Collected data
========================================================================

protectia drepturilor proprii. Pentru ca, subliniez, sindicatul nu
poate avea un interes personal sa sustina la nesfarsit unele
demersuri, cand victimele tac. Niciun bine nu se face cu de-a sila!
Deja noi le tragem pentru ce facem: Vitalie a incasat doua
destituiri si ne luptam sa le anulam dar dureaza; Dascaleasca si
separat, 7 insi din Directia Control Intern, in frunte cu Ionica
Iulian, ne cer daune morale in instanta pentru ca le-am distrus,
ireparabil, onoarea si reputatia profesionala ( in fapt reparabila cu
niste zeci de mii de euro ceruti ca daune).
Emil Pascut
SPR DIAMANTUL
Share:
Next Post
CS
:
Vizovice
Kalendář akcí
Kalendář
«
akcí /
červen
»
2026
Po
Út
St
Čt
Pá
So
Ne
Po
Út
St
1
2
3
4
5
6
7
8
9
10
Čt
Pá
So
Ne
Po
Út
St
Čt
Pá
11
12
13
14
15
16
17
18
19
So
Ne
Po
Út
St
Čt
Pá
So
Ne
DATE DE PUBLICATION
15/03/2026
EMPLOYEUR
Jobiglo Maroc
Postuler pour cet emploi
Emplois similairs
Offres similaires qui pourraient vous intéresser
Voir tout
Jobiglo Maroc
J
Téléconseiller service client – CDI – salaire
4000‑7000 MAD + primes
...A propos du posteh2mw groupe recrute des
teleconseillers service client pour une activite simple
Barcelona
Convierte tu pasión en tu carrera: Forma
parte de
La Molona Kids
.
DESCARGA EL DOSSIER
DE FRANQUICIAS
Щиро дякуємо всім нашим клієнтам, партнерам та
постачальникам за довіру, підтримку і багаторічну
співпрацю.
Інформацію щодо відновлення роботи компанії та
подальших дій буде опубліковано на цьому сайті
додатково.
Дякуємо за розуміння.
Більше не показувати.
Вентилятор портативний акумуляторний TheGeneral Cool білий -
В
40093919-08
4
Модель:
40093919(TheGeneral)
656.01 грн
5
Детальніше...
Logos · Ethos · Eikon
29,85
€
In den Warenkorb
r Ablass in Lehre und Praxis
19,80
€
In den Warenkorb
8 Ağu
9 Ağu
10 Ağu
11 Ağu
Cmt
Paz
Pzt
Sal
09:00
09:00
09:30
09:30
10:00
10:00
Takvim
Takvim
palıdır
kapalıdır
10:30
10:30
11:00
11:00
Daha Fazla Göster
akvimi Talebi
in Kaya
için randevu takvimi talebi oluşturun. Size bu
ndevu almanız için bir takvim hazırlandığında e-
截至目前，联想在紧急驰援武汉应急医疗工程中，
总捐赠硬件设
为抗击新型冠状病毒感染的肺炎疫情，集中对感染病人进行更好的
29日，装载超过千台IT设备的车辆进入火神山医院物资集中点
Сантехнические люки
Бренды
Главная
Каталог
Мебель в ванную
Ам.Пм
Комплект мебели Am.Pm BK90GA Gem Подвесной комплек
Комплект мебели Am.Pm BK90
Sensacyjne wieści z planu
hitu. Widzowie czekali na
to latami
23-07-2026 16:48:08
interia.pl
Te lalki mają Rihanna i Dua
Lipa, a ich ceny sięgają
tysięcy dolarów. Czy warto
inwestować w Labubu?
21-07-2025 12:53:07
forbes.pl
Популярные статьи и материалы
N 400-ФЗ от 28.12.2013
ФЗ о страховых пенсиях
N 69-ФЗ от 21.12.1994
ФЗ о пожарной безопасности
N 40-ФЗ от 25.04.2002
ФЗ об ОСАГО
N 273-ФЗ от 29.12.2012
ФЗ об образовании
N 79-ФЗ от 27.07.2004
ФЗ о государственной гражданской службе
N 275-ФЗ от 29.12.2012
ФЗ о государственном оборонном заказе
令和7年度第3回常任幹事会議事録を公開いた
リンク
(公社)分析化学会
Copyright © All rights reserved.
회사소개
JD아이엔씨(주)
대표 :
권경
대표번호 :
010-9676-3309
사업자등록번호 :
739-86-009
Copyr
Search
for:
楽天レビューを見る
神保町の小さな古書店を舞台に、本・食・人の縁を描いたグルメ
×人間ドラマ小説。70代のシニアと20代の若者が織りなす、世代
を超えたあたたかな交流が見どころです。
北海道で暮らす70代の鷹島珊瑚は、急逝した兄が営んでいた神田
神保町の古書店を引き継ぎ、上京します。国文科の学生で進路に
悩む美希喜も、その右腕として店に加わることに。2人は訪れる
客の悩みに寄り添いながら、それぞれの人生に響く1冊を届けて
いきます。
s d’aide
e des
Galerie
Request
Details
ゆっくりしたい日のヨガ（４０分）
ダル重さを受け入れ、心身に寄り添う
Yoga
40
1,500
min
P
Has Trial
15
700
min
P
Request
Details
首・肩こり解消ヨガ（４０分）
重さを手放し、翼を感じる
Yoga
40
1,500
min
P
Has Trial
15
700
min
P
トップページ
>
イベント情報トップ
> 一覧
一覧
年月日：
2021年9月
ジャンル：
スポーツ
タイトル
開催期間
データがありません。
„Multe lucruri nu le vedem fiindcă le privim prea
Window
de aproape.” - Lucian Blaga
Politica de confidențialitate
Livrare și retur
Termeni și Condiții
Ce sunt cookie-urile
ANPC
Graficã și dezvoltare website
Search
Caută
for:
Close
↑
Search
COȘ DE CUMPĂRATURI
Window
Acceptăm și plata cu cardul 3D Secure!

========================================================================

What is being asked: Which lines above run from the one containing "La Molona Kids" to the one containing "- Lucian Blaga"? Give them again exactly, both ends included.

Solved problem:
La Molona Kids
.
DESCARGA EL DOSSIER
DE FRANQUICIAS
Щиро дякуємо всім нашим клієнтам, партнерам та
постачальникам за довіру, підтримку і багаторічну
співпрацю.
Інформацію щодо відновлення роботи компанії та
подальших дій буде опубліковано на цьому сайті
додатково.
Дякуємо за розуміння.
Більше не показувати.
Вентилятор портативний акумуляторний TheGeneral Cool білий -
В
40093919-08
4
Модель:
40093919(TheGeneral)
656.01 грн
5
Детальніше...
Logos · Ethos · Eikon
29,85
€
In den Warenkorb
r Ablass in Lehre und Praxis
19,80
€
In den Warenkorb
8 Ağu
9 Ağu
10 Ağu
11 Ağu
Cmt
Paz
Pzt
Sal
09:00
09:00
09:30
09:30
10:00
10:00
Takvim
Takvim
palıdır
kapalıdır
10:30
10:30
11:00
11:00
Daha Fazla Göster
akvimi Talebi
in Kaya
için randevu takvimi talebi oluşturun. Size bu
ndevu almanız için bir takvim hazırlandığında e-
截至目前，联想在紧急驰援武汉应急医疗工程中，
总捐赠硬件设
为抗击新型冠状病毒感染的肺炎疫情，集中对感染病人进行更好的
29日，装载超过千台IT设备的车辆进入火神山医院物资集中点
Сантехнические люки
Бренды
Главная
Каталог
Мебель в ванную
Ам.Пм
Комплект мебели Am.Pm BK90GA Gem Подвесной комплек
Комплект мебели Am.Pm BK90
Sensacyjne wieści z planu
hitu. Widzowie czekali na
to latami
23-07-2026 16:48:08
interia.pl
Te lalki mają Rihanna i Dua
Lipa, a ich ceny sięgają
tysięcy dolarów. Czy warto
inwestować w Labubu?
21-07-2025 12:53:07
forbes.pl
Популярные статьи и материалы
N 400-ФЗ от 28.12.2013
ФЗ о страховых пенсиях
N 69-ФЗ от 21.12.1994
ФЗ о пожарной безопасности
N 40-ФЗ от 25.04.2002
ФЗ об ОСАГО
N 273-ФЗ от 29.12.2012
ФЗ об образовании
N 79-ФЗ от 27.07.2004
ФЗ о государственной гражданской службе
N 275-ФЗ от 29.12.2012
ФЗ о государственном оборонном заказе
令和7年度第3回常任幹事会議事録を公開いた
リンク
(公社)分析化学会
Copyright © All rights reserved.
회사소개
JD아이엔씨(주)
대표 :
권경
대표번호 :
010-9676-3309
사업자등록번호 :
739-86-009
Copyr
Search
for:
楽天レビューを見る
神保町の小さな古書店を舞台に、本・食・人の縁を描いたグルメ
×人間ドラマ小説。70代のシニアと20代の若者が織りなす、世代
を超えたあたたかな交流が見どころです。
北海道で暮らす70代の鷹島珊瑚は、急逝した兄が営んでいた神田
神保町の古書店を引き継ぎ、上京します。国文科の学生で進路に
悩む美希喜も、その右腕として店に加わることに。2人は訪れる
客の悩みに寄り添いながら、それぞれの人生に響く1冊を届けて
いきます。
s d’aide
e des
Galerie
Request
Details
ゆっくりしたい日のヨガ（４０分）
ダル重さを受け入れ、心身に寄り添う
Yoga
40
1,500
min
P
Has Trial
15
700
min
P
Request
Details
首・肩こり解消ヨガ（４０分）
重さを手放し、翼を感じる
Yoga
40
1,500
min
P
Has Trial
15
700
min
P
トップページ
>
イベント情報トップ
> 一覧
一覧
年月日：
2021年9月
ジャンル：
スポーツ
タイトル
開催期間
データがありません。
„Multe lucruri nu le vedem fiindcă le privim prea
Window
de aproape.” - Lucian Blaga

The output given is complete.